Task instructions: Return the lines below that contain the word "naturelle".

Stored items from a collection
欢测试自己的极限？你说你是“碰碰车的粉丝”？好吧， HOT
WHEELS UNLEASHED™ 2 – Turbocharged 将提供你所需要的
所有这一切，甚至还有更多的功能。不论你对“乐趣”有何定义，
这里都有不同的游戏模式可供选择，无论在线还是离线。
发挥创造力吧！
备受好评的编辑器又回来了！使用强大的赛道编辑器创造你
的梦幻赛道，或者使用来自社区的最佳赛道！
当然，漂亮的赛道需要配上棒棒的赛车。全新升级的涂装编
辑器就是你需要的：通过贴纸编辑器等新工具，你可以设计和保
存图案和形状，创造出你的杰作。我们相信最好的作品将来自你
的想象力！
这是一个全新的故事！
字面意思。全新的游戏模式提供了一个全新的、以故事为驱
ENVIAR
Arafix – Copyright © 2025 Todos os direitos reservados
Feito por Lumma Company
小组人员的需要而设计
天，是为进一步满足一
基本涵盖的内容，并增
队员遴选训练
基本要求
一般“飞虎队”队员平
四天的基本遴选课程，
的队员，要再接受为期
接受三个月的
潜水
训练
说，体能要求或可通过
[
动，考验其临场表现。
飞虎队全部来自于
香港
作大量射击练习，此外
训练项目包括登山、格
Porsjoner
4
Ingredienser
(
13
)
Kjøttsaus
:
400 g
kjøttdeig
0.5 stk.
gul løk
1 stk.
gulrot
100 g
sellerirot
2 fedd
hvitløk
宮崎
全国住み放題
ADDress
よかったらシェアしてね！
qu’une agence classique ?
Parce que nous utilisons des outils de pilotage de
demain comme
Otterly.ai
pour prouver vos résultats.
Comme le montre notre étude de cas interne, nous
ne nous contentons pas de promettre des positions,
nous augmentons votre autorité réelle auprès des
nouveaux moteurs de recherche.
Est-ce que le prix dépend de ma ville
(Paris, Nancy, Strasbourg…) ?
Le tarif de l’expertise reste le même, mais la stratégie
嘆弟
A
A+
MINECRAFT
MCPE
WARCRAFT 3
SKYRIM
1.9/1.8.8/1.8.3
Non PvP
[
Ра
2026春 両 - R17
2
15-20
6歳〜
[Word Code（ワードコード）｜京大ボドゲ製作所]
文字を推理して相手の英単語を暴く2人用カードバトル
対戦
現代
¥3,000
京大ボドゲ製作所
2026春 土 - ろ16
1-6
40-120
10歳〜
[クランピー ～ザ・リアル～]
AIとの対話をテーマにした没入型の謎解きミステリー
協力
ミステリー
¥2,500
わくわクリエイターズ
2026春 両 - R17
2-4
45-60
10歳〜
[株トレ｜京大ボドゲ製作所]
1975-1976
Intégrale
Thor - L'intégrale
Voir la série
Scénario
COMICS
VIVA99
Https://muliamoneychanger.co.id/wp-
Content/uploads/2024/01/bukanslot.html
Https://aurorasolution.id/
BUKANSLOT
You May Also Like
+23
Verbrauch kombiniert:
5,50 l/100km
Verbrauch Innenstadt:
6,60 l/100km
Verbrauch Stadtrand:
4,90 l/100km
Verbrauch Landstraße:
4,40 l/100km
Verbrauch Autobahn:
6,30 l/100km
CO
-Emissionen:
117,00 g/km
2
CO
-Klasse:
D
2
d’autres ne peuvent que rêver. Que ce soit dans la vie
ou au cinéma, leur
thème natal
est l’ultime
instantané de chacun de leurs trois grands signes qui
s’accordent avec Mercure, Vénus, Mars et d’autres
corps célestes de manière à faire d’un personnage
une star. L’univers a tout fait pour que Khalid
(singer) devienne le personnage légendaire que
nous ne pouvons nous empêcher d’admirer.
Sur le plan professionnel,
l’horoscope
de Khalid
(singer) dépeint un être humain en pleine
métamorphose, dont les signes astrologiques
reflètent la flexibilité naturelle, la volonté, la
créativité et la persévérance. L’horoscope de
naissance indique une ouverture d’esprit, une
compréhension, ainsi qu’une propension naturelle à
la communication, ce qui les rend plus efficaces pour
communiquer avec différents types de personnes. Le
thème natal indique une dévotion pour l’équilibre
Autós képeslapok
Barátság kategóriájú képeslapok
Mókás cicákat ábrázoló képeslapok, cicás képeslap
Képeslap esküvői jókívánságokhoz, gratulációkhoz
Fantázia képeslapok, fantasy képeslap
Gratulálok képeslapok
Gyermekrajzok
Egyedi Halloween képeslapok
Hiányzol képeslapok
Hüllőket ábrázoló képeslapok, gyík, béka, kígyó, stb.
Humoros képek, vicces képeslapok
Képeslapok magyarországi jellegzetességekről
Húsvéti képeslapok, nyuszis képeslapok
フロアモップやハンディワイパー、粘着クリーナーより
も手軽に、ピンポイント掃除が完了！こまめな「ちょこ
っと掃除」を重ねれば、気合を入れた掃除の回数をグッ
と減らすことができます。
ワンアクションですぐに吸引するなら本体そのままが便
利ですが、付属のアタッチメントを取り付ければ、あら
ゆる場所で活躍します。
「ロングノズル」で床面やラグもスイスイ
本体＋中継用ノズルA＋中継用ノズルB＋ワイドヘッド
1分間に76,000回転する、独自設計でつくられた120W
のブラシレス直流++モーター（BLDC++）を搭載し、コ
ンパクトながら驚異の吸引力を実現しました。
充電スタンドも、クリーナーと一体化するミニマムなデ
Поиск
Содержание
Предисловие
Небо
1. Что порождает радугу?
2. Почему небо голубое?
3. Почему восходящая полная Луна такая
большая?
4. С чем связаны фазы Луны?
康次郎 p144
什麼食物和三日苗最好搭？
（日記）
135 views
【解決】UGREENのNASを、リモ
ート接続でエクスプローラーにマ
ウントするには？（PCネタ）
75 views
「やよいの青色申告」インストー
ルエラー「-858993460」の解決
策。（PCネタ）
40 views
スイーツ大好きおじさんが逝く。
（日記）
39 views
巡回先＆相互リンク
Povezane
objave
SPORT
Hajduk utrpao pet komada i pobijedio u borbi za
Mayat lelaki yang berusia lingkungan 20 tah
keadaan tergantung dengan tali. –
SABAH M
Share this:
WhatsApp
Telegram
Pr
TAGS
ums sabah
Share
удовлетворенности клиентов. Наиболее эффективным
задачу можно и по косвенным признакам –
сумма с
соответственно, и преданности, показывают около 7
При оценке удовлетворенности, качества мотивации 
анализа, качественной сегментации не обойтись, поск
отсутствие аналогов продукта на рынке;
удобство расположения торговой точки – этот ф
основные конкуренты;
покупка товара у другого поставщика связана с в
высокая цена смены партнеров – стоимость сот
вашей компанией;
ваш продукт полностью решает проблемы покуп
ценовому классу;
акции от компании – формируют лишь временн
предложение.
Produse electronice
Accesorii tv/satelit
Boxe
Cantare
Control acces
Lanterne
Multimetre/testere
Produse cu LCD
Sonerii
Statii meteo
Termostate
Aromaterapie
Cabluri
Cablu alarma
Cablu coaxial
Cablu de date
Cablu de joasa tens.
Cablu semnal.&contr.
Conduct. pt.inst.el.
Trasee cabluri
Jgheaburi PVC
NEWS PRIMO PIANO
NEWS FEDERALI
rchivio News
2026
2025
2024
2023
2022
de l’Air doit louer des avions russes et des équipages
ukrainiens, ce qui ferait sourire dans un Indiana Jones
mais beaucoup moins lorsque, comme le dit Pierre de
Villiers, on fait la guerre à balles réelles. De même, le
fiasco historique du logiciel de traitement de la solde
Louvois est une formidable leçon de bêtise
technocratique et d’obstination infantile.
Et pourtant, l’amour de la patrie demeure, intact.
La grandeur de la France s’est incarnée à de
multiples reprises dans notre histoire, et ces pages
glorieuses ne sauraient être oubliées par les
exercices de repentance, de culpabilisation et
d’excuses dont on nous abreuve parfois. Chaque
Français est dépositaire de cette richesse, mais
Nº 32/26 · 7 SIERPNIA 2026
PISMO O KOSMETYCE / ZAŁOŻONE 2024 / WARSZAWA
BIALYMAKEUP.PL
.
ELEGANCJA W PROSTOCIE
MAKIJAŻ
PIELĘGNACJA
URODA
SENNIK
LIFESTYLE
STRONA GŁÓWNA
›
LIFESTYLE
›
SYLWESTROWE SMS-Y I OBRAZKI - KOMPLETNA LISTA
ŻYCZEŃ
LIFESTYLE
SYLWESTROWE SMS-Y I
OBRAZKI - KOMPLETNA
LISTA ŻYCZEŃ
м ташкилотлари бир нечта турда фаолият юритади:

Task answer:
reflètent la flexibilité naturelle, la volonté, la
compréhension, ainsi qu’une propension naturelle à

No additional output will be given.